Hi there,
im currently working on syncing some directorys to B2 with rclone and im making some, imho, strange observations.
Im having a directory that stores 1.373.800 files and takes up 28GB. So, a lot of fairly small files (exports, some files just are indications if a job ran sucessfully and are 0 byte).
Also, there is a directory with 951.797 files that takes up 79GB, these are mostly images.
If you look at the numbers you might say, hey, that first directory will take much more time to sync.

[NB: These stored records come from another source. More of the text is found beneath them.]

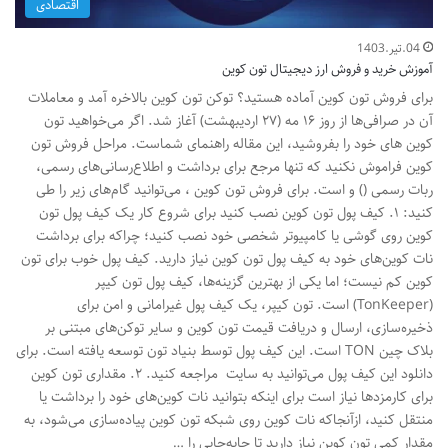
اقتصادی
04.تیر.1403
آموزش خرید و فروش ارز دیجیتال تون کوین
برای فروش تون کوین آماده هستید؟ توکن تون کوین بالاخره آمد و معاملات
آن در صرافی‌ها از روز ۱۶ مه (۲۷ اردیبهشت) آغاز شد. اگر می‌خواهید تون
کوین های خود را بفروشید، این مقاله راهنمای شماست. مراحل فروش تون
کوین فراموش نکنید که تنها مرجع برای برداشت و اطلاع‌رسانی‌های رسمی،
ربات رسمی () و است. برای فروش تون کوین ، می‌توانید گام‌های زیر را طی
کنید: ۱. کیف پول تون کوین نصب کنید برای شروع کار یک کیف پول تون
کوین روی گوشی یا کامپیوتر شخصی خود نصب کنید؛ چراکه برای برداشت
نات کوین‌های خود به کیف پول تون کوین نیاز دارید. کیف پول خوب برای تون
کوین کم نیست؛ اما یکی از بهترین گزینه‌ها، کیف پول تون‌ کیپر
(TonKeeper) است. تون کیپر، یک کیف پول غیرامانی و امن برای
ذخیره‌سازی، ارسال و دریافت قیمت تون کوین و سایر توکن‌های مبتنی بر
بلاک چین TON است. این کیف پول توسط بنیاد تون توسعه یافته است. برای
دانلود این کیف پول می‌توانید به سایت مراجعه کنید. ۲. مقداری تون کوین
برای کارمزدها نیاز است برای اینکه بتوانید نات کوین‌های خود را برداشت یا
منتقل کنید، ازآنجاکه نات کوین روی شبکه تون کوین پیاده‌سازی می‌شود، به
مقدار کمی تون کوین نیاز دارید تا جابه‌جایی را …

Nope, you´re as wrong as one could be
It takes about 4 minutes, while syncing the folder with less files (but higher average file size) takes about two and a half hour.

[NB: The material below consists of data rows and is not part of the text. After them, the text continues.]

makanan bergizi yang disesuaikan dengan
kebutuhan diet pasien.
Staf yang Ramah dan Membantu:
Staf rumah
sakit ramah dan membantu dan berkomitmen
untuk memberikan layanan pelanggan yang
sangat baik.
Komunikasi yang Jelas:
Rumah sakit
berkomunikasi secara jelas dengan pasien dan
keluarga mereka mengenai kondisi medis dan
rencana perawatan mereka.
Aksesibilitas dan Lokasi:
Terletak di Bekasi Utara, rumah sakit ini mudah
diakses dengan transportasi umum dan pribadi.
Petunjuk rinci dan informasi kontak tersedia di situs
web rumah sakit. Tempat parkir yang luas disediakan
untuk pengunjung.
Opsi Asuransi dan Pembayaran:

Both syncs are using the very same VPS with the same rclone settings, which are: --transfers 64 -u sync
The destination is the same Bucket, different target directorys though.
While there is a huge difference in time it needs for the sync there is as well a high difference in Backblaze Class C Transactions (https://www.backblaze.com/b2/b2-transactions-price.html).

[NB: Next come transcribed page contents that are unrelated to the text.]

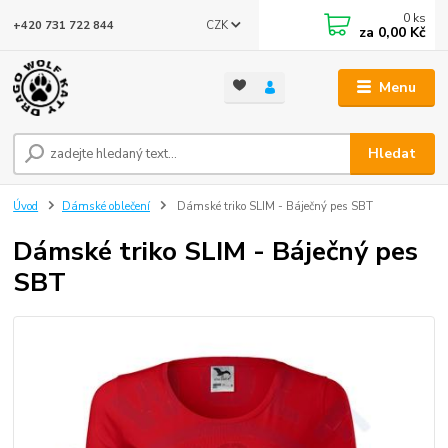
0
ks
CZK
+420 731 722 844
za
0,00 Kč
Menu
Hledat
Úvod
Dámské oblečení
Dámské triko SLIM - Báječný pes SBT
Dámské triko SLIM - Báječný pes
SBT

Syncing the directory with less files need 346.200 transactions where the one with more files just needed around 1.500.
Here is a screenshot of the current report data for B2 transactions: https://imgur.com/a/xZMI4m8
(currently syncing the directorys again for testing purposes, so numbers are already higher than mentioned above)
Any idea why there is such a huge discrepancy in these two syncs? Also, let me know if you need more informations.
Edit:
While digging a little further (and verifying the numbers above) i think i discovered the core problem for this. While the one folder has 1,3 million files, it only has 53 folders. The 950k files are split up into 365k folders.
Is there a way to significantly increase the lookup speed? Im currently trying --tpslimit 16 --tpslimit-burst 32 which got me from 4 minutes to 3m 20s for the 53 sub folder one, which is nice. Will need some more time for the other folder to see the improvement
On the other hand, using --fast-list seems to be limited by the other sides performance, doubled the runtime at 6m 45s .